I really did not want to start a blog. There are too damn many of them. And those are just the ones I like. I have always been of the notion that if everyone is a critic, then nobody is a critic. As such, my gut tells me that this is a bad way to draw attention to myself. Especially since I do not like to draw attention to myself. That may sound odd to you, seeing as how I appeared on TV for 130 episodes, have done a slew of DVD commentary tracks, and moved to the greatest fabricated paradise in the world with the goal of making a name in entertainment. But really, I do fancy myself the Shy Quiet Recluse - don't let my dildos, vibrators, and handcuffs fool you. A good chunk of my motivation is self-preservation. During the short interval when I was allowed into the 67% of American homes with cable television, I had a stalker problem that needed police involvement. I currently pay my rent through my employment by an organization that does not cotton to my unfiltered and often misanthropic worldview, and would certainly not want my name and their name linked in the same sentence, especially after I've let fly with my spleen and uvula. In short, I put myself at great personal risk each time I engage in public speaking. But then, Dr. King said that the ultimate measure of a man is not where he stands in moments of comfort and convenience, but where he stands at times of challenge and controversy. And while certain high-profile individuals in our society have all but taken "Give me convenience or give me death" as a life's mantra, when I look at all the trouble I've gotten myself into, I can at least say I earned the bulk of it and was nobody's victim but mine own. I'm just a big man with a humble penis.
And as the scorched earth I have left behind will confirm, I'm also a very opinionated individual about film and culture. There has been a significant number of people who have suggested, nay demanded, that I take my opinions out of the realm of messageboards, social networks, and cinema sidewalks, and put them in one place for the general public. It makes sense: 74% of American homes have internet access, and a quarter of the world is online, thus creating an even greater potential base of viewing eyes to flummox and annoy.
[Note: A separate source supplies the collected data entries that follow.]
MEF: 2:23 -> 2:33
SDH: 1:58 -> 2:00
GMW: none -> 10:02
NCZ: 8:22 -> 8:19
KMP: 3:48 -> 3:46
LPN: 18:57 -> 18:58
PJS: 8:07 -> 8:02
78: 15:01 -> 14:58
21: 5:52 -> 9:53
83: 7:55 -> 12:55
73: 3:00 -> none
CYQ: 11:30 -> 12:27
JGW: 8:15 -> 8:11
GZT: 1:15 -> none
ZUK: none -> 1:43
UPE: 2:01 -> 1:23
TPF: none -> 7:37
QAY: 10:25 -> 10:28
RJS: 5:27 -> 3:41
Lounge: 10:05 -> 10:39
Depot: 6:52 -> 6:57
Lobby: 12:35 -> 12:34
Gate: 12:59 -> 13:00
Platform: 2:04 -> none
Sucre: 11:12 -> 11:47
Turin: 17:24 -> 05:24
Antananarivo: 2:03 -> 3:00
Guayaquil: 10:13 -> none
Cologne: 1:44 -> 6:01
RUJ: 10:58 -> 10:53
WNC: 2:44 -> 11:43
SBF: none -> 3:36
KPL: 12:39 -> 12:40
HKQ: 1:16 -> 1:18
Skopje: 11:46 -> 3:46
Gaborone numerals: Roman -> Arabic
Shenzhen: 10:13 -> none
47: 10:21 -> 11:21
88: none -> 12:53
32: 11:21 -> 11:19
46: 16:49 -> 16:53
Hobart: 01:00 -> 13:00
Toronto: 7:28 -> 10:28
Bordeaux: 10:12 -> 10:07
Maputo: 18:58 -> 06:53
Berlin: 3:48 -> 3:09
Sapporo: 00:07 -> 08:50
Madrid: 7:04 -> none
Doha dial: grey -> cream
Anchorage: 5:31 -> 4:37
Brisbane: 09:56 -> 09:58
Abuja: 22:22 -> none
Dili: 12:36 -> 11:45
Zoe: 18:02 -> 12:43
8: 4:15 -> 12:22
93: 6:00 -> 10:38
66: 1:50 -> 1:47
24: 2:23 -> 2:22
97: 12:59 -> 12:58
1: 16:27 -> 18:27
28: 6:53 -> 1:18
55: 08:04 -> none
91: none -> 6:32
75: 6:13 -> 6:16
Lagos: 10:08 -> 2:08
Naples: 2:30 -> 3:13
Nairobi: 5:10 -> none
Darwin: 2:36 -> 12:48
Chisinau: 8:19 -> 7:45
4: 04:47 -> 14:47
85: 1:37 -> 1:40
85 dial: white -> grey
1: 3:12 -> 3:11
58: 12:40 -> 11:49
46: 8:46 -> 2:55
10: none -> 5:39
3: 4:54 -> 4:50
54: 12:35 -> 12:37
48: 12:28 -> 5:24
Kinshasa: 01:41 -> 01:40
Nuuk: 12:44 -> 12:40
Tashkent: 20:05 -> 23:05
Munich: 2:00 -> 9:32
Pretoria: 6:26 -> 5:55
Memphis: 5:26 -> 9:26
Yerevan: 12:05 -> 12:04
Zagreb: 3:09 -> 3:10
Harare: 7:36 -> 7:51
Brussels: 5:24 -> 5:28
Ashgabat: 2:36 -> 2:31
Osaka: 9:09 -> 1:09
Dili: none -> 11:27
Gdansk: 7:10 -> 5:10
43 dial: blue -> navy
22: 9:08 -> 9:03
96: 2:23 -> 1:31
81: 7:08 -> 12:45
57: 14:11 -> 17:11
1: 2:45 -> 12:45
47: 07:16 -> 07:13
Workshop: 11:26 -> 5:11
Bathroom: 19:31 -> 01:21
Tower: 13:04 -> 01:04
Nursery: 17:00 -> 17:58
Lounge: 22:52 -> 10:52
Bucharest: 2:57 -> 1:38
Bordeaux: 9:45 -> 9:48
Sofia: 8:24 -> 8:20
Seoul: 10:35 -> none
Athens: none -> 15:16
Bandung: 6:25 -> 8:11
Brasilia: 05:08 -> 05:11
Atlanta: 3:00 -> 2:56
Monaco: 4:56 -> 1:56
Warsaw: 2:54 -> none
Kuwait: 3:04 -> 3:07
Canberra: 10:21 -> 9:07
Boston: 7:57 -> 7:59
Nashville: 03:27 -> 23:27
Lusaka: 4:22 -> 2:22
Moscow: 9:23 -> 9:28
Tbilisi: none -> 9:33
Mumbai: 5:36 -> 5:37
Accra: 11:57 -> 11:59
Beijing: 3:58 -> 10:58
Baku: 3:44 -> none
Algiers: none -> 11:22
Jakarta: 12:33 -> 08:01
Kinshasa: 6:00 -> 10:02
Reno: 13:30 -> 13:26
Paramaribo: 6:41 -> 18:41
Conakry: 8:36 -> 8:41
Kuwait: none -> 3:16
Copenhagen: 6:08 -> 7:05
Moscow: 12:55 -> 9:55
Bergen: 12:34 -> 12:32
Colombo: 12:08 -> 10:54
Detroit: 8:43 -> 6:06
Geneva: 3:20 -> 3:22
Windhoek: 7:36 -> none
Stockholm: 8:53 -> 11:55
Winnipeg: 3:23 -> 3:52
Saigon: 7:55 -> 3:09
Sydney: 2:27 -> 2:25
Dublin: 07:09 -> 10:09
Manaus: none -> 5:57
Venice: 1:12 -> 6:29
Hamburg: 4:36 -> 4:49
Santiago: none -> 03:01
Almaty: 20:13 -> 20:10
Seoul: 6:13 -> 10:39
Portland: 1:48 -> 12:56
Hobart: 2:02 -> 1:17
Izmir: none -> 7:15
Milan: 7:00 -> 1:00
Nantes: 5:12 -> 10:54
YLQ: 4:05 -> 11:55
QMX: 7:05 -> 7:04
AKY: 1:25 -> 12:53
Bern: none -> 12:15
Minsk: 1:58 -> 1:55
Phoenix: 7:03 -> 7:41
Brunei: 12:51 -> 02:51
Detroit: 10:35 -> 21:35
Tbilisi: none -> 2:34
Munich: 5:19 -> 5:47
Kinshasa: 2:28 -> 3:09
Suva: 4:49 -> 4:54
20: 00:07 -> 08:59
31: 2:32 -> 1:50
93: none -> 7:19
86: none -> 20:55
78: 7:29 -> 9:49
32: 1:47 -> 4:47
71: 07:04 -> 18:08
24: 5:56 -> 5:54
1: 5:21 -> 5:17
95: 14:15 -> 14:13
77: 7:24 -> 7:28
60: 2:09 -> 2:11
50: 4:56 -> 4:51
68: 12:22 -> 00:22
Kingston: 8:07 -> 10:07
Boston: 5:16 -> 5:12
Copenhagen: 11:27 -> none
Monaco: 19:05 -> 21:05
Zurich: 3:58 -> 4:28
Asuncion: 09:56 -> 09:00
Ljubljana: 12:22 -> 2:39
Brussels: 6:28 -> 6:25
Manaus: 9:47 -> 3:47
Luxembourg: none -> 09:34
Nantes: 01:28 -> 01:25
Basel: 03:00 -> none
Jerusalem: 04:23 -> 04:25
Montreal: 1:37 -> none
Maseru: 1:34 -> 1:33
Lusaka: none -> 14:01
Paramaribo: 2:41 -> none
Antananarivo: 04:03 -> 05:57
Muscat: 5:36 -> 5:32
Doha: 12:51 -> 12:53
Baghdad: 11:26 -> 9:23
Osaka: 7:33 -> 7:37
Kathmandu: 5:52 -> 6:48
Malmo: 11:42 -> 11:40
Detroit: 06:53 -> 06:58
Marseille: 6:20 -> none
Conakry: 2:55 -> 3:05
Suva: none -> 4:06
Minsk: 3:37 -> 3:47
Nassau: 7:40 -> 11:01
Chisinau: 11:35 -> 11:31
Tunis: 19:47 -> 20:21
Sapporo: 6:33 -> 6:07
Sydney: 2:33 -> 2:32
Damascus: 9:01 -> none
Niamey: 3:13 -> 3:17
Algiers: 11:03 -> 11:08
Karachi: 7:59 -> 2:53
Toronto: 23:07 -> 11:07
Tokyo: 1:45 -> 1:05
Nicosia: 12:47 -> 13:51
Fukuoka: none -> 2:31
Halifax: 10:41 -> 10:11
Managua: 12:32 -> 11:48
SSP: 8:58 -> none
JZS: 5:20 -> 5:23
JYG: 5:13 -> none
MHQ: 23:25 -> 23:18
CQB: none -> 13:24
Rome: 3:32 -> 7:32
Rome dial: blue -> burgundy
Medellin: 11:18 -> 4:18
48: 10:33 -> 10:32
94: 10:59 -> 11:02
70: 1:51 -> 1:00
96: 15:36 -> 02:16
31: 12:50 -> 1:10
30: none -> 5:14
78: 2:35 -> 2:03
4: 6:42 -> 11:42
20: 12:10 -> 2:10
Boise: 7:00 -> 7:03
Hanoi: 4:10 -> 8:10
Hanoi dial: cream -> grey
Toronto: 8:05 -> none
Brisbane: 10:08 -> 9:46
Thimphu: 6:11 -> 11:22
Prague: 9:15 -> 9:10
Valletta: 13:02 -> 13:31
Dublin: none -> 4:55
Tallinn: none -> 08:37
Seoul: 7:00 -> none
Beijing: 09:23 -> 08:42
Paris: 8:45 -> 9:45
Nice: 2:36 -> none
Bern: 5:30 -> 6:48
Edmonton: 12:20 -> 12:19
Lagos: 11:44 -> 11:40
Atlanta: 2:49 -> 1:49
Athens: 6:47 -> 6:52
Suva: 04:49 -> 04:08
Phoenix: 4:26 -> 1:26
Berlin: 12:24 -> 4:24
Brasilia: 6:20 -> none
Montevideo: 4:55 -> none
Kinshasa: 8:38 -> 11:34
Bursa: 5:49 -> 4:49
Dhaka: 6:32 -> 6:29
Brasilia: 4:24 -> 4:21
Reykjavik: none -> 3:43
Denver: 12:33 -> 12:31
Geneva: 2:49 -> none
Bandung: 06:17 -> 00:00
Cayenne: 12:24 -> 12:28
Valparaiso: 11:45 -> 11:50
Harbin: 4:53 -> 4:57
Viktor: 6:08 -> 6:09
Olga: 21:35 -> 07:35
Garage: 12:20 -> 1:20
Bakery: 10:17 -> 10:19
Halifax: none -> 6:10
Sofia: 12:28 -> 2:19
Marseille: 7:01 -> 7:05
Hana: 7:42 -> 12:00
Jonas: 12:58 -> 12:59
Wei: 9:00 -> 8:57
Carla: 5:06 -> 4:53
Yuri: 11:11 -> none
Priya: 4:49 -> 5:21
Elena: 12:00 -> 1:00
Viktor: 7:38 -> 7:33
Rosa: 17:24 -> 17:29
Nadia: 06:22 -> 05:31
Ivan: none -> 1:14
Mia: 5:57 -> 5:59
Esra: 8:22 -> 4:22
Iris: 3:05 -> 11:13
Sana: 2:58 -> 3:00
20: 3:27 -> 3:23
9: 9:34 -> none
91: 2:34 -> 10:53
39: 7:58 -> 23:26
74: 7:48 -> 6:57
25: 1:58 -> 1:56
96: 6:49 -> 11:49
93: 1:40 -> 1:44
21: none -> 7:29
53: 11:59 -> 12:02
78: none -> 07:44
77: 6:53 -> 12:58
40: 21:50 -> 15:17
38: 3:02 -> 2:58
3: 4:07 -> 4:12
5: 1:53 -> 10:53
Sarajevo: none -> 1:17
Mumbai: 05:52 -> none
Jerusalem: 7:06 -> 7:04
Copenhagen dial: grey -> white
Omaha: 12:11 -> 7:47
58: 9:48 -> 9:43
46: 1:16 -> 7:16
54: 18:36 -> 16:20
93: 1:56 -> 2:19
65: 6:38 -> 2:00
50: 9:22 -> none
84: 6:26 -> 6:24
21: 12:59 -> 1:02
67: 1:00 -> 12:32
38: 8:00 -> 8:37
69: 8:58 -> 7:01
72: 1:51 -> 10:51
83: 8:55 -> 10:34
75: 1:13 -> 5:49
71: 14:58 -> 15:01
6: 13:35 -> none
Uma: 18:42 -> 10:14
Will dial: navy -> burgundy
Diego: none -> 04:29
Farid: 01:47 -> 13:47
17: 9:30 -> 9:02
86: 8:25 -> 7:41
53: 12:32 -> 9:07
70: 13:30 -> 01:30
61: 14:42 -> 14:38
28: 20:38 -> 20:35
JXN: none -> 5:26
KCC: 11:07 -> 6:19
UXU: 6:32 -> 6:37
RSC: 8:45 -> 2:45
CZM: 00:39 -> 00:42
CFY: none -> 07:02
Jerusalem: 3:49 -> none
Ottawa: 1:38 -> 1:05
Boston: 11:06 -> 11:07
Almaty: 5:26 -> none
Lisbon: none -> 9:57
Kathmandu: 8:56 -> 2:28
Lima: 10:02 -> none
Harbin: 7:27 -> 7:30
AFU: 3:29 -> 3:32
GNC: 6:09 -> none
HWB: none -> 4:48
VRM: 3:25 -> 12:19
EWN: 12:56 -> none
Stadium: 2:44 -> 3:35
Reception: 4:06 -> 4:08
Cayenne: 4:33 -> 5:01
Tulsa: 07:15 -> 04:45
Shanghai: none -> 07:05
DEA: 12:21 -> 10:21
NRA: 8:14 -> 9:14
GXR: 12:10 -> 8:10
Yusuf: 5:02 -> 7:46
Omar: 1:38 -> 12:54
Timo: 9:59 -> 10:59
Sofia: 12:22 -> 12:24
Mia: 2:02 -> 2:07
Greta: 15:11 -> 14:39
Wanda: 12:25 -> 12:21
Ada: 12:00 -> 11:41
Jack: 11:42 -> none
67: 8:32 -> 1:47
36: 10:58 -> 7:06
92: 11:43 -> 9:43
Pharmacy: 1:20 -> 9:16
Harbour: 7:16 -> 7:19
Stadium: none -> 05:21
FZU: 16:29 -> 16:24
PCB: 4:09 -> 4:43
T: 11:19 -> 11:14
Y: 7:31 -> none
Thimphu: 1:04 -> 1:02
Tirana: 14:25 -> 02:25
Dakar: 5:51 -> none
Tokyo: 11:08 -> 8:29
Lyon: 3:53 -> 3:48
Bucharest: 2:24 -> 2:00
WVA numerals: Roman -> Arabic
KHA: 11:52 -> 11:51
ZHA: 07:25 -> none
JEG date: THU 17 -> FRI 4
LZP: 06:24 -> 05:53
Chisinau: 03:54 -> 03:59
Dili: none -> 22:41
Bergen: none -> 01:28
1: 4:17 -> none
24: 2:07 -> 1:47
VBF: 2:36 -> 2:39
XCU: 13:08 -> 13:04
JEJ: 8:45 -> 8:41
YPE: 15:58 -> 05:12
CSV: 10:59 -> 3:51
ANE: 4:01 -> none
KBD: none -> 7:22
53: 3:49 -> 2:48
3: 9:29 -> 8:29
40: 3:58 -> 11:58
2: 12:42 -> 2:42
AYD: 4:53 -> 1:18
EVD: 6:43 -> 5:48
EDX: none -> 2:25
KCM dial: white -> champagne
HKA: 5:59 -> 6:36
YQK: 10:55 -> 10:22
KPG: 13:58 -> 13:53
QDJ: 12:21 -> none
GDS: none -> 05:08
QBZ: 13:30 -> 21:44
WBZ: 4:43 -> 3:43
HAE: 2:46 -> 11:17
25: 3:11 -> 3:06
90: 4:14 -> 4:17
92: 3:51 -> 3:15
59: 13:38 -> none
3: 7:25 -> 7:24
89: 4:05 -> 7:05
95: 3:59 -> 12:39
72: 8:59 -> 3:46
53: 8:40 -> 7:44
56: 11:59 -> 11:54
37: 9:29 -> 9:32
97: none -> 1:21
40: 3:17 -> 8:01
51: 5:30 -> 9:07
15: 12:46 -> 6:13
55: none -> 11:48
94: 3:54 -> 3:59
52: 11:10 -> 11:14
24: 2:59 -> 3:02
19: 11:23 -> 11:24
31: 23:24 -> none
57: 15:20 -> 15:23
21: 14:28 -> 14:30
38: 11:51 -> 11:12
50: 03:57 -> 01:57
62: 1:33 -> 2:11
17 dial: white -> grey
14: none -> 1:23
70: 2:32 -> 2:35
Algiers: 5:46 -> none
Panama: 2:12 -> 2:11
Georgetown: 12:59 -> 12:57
Not to mention that with the exception of New Zealand and the Phillipines, the multiple corporations who own "BEAT THE GEEKS" have been doing an excellent job of making sure no one will ever see the program in any permutation of media again for the remainder of time. (If you don't believe me, digitize your old VHS tape of a favorite episode, put it on YouTube, and see how fast it is taken down and your account terminated) So why not build it and see who will come? It's worked for just as many opinionated (albeit more polite) individuals whom I have been lucky to befriend in recent years, whose links you will find accumulated to the side.
So, you know how you're hosting a party, and it's not quite over, but a lot of people have already gone home and it's down to your core group and you figure that everything that was gonna happen has happened, and then someone shows up really late, and you're debating whether to tell them to come in and socialize or that it's pretty dead and they should call it a night?
Well, it's Christmas Eve. I've arrived at your party. I'm hoping you'll let me in. I don't mind if there's no refreshments left, I ate before I came over anyway.